1, the difference between equity financing and debt financing is:
(1) Different risks;
(2) Different financing costs;
(3) The influence on control right is different. Although bond financing will increase the financial risk ability of enterprises, it will not reduce the control right of shareholders. If you choose equity financing, the existing shareholders' rights and interests will be diluted. Therefore, well-developed enterprises are generally reluctant to carry out equity financing.
(4) Different roles for enterprises. Equity financing is to obtain permanent capital for enterprises, which can better help enterprises resist risks.
Second, the advantages of equity financing
Equity financing has the following advantages in enterprise investment and operation:
(1) Equity financing needs to establish a relatively perfect corporate governance structure. The corporate governance structure of a company is generally composed of shareholders' meeting, board of directors, board of supervisors and senior managers, which form multiple risk constraints and rights balance mechanisms. It reduces the business risk of enterprises.

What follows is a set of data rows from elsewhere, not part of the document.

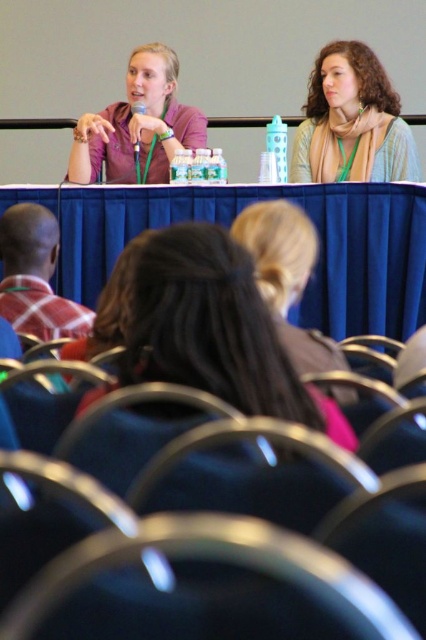 You are organizing a small event and need to place a 30 inch wide banner between the blue fabric table at center and the matte purple shirt at upper left. Based on the available space, will the banner fit without overlapping either object?

The distance between the blue fabric table at center and the matte purple shirt at upper left is 32.02 inches. Since the banner is 30 inches wide, it will fit within the space without overlapping either object.

You are standing in the conference room and want to walk towards the two points marked in the image. Which point, point (89, 342) or point (77, 128), will you reach first?

Point (89, 342) is closer to the viewer than point (77, 128), so you will reach point (89, 342) first.

You are an attendee trying to find your seat in the conference room. You see the blue fabric table at center and the matte purple shirt at upper left. Which one is located to the right of the other?

The blue fabric table at center is positioned on the right side of matte purple shirt at upper left. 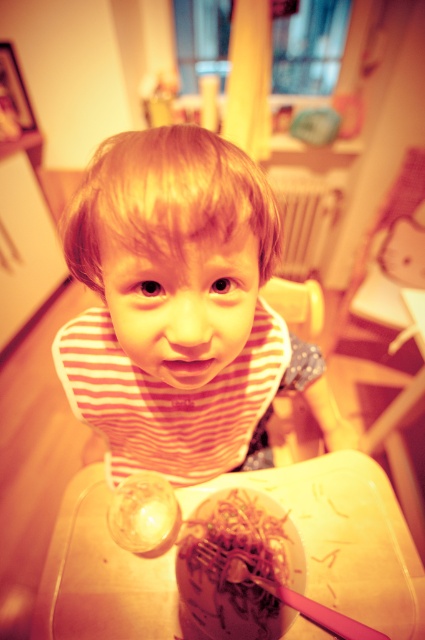 Question: Is striped fabric bib at center below pink plastic chopstick at lower center?

Choices:
 (A) yes
 (B) no

Answer: (B)

Question: Which point is closer to the camera?

Choices:
 (A) (189, 508)
 (B) (204, 600)
 (C) (283, 593)

Answer: (C)

Question: Is the position of shiny brown noodles at lower center less distant than that of pink plastic chopstick at lower center?

Choices:
 (A) no
 (B) yes

Answer: (A)

Question: Based on their relative distances, which object is nearer to the striped fabric bib at center?

Choices:
 (A) translucent plastic tray at center
 (B) shiny brown noodles at lower center
 (C) pink plastic chopstick at lower center

Answer: (B)

Question: Is striped fabric bib at center closer to the viewer compared to pink plastic chopstick at lower center?

Choices:
 (A) no
 (B) yes

Answer: (B)

Question: Which point is farther from the camera taking this photo?

Choices:
 (A) (285, 518)
 (B) (186, 452)
 (C) (99, 483)

Answer: (C) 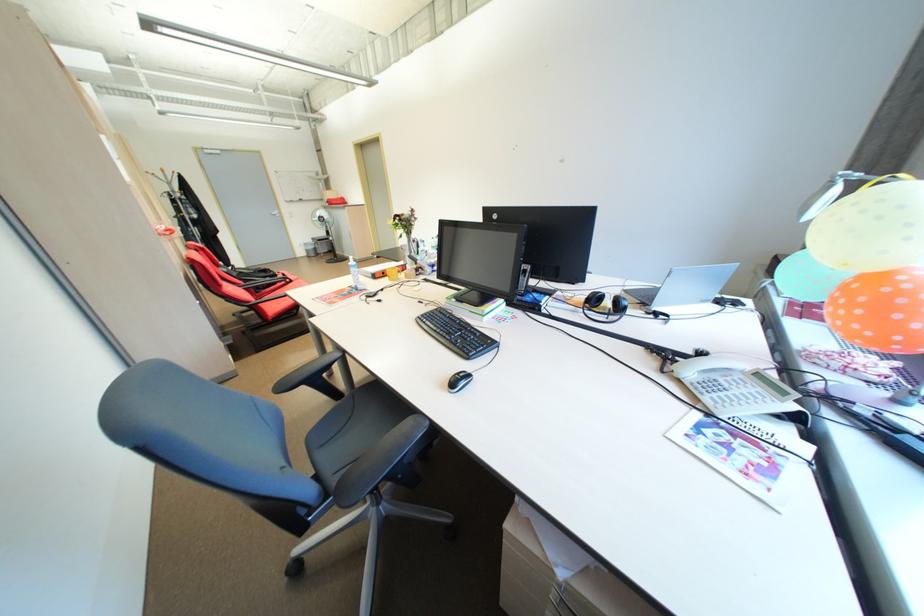 This screenshot has width=924, height=616. Describe the element at coordinates (715, 366) in the screenshot. I see `a telephone handset` at that location. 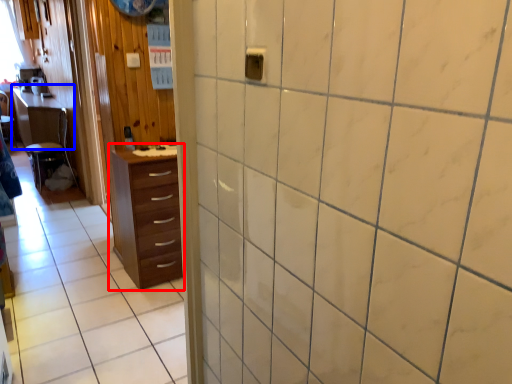 Question: Which of the following is the farthest to the observer, chest of drawers (highlighted by a red box) or table (highlighted by a blue box)?

Choices:
 (A) chest of drawers
 (B) table

Answer: (B) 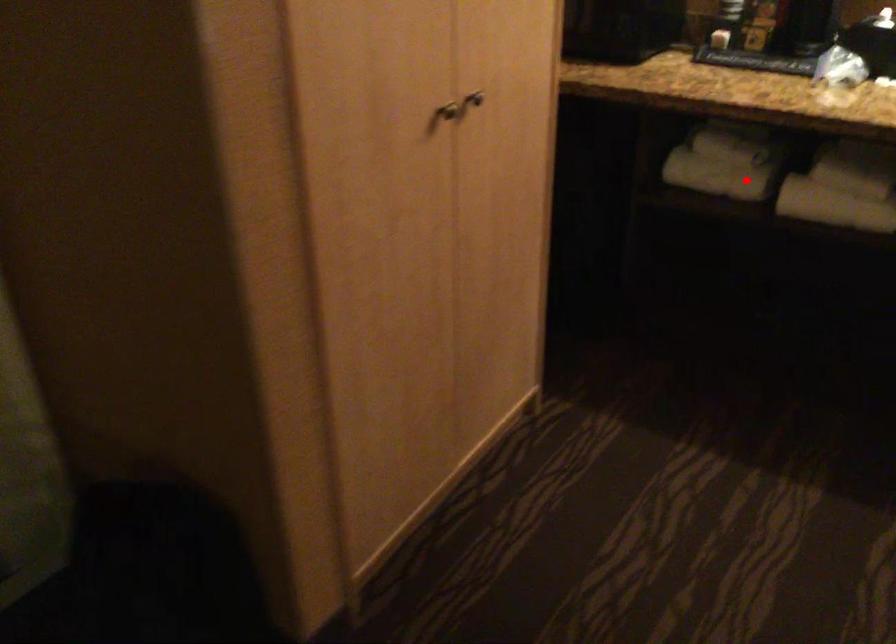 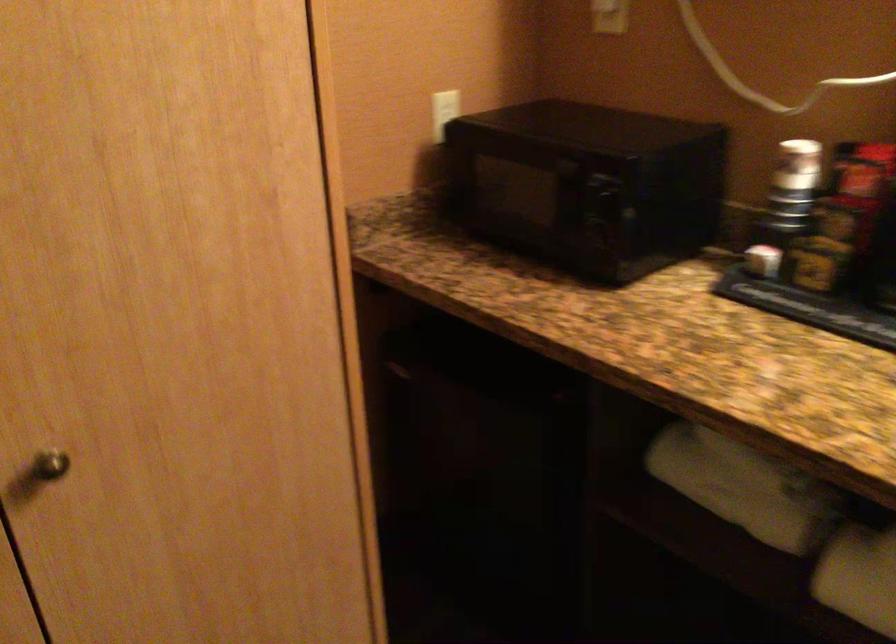 In the second image, find the point that corresponds to the highlighted location in the first image.

(764, 509) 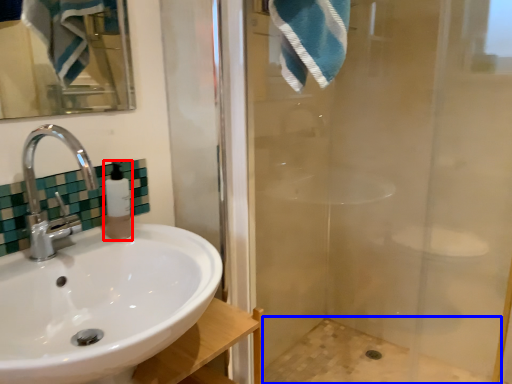 Question: Which of the following is the farthest to the observer, soap dispenser (highlighted by a red box) or bath (highlighted by a blue box)?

(2) In modern financial theory, the securities market, also known as the open market, refers to the trading of standardized financial products in a relatively wide range of institutionalized trading places under certain market access, information disclosure, fair bidding and market supervision systems. The corresponding loan market, also known as the agreement market, means that in this market, the financing activities of both borrowers and borrowers are directly agreed. In financial transactions, people pay more attention to the openness and availability of information. Therefore, the securities market is superior to the loan market in terms of information openness and capital price competitiveness.
(3) If the borrower occupies a large share in the ownership structure of the enterprise, the possibility of engaging in high-risk investment and moral hazard with enterprise loans will be greatly reduced. Because if you do this, the borrower will suffer huge losses, so the greater the net asset value of the borrower, the greater the motivation for the borrower to act according to the wishes and wishes of the lender, and the less likely the bank will default and lose its debts.
Equity financing and debt financing have their own advantages and disadvantages. For companies with financing needs, we should first judge what kind of financing mode they meet, and then judge which financing mode can bring more economic benefits to them according to the actual situation.